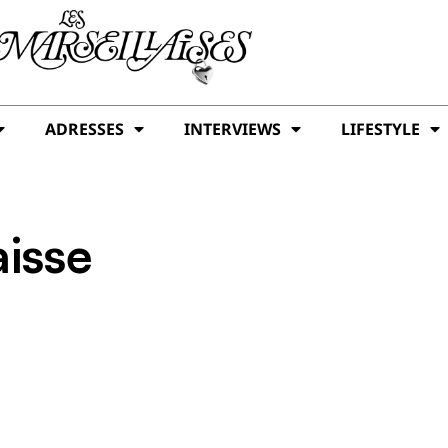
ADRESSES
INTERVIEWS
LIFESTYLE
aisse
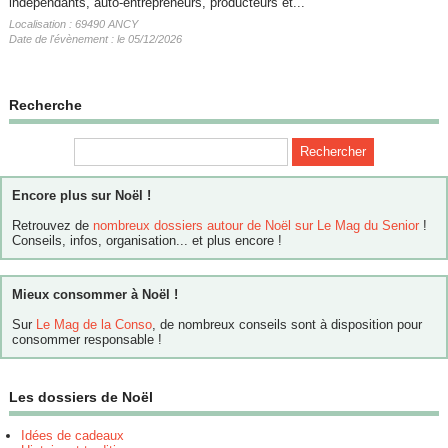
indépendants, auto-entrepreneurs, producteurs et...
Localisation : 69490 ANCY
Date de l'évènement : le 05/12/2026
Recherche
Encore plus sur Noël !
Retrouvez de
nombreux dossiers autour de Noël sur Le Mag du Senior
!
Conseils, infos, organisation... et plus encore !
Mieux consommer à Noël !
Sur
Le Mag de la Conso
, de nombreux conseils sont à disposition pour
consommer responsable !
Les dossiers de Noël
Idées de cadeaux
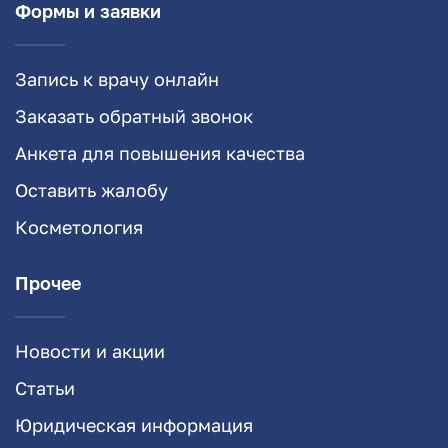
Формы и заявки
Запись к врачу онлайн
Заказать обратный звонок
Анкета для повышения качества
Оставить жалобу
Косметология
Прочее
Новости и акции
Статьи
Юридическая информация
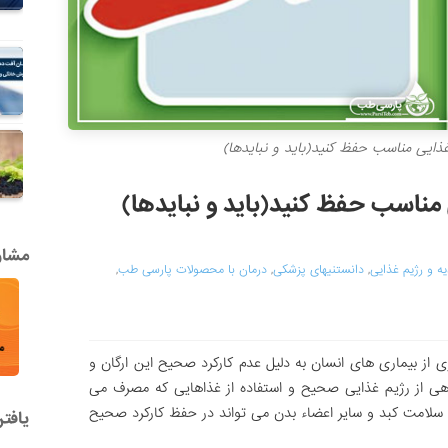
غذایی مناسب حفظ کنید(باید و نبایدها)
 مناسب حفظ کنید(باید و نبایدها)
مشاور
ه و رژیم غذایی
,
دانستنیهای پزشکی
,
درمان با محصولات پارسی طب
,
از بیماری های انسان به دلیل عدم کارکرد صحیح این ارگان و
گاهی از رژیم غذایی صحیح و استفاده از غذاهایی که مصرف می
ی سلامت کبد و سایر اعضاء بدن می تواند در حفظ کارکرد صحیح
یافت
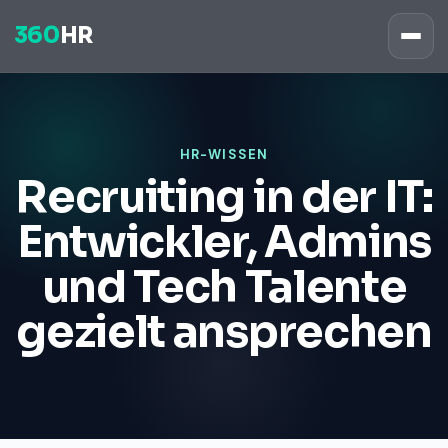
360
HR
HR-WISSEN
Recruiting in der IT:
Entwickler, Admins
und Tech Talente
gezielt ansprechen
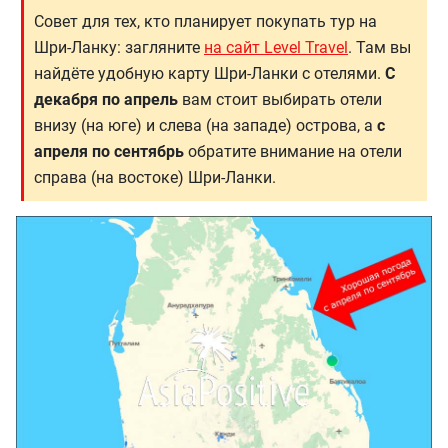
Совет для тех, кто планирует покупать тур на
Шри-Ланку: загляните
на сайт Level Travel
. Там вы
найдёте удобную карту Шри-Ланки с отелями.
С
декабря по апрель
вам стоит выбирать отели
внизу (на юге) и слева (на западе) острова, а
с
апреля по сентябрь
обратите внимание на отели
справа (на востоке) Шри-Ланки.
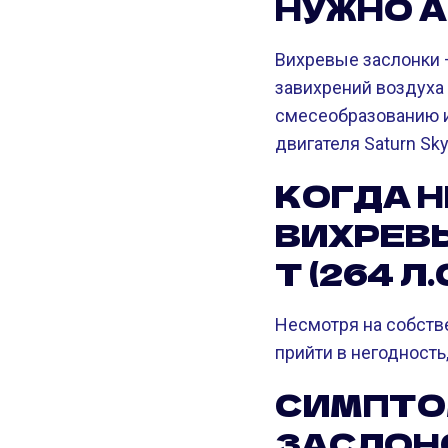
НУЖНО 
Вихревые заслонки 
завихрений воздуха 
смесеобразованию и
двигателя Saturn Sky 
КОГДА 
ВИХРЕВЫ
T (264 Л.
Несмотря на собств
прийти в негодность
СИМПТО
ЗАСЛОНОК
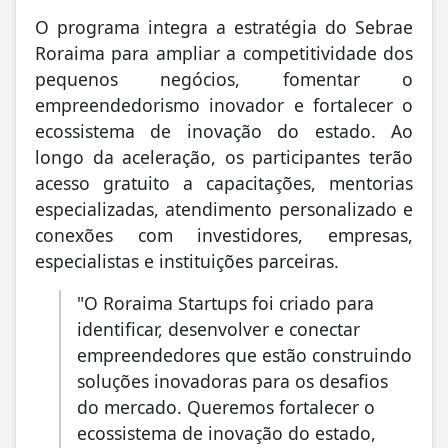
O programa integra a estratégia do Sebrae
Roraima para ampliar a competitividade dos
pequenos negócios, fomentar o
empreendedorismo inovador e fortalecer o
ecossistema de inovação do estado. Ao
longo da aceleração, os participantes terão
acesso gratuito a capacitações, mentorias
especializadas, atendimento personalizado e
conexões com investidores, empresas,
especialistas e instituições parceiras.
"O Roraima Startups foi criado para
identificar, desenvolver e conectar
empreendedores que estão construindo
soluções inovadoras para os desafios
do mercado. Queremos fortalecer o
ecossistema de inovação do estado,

☆ ☆ ☆ ☆

_PROBLEM STATEMENT_
Track down all lines above with the string "ecossistema" and copy them.

_ANSWER TO THIS EXERCISE_
ecossistema de inovação do estado. Ao
ecossistema de inovação do estado,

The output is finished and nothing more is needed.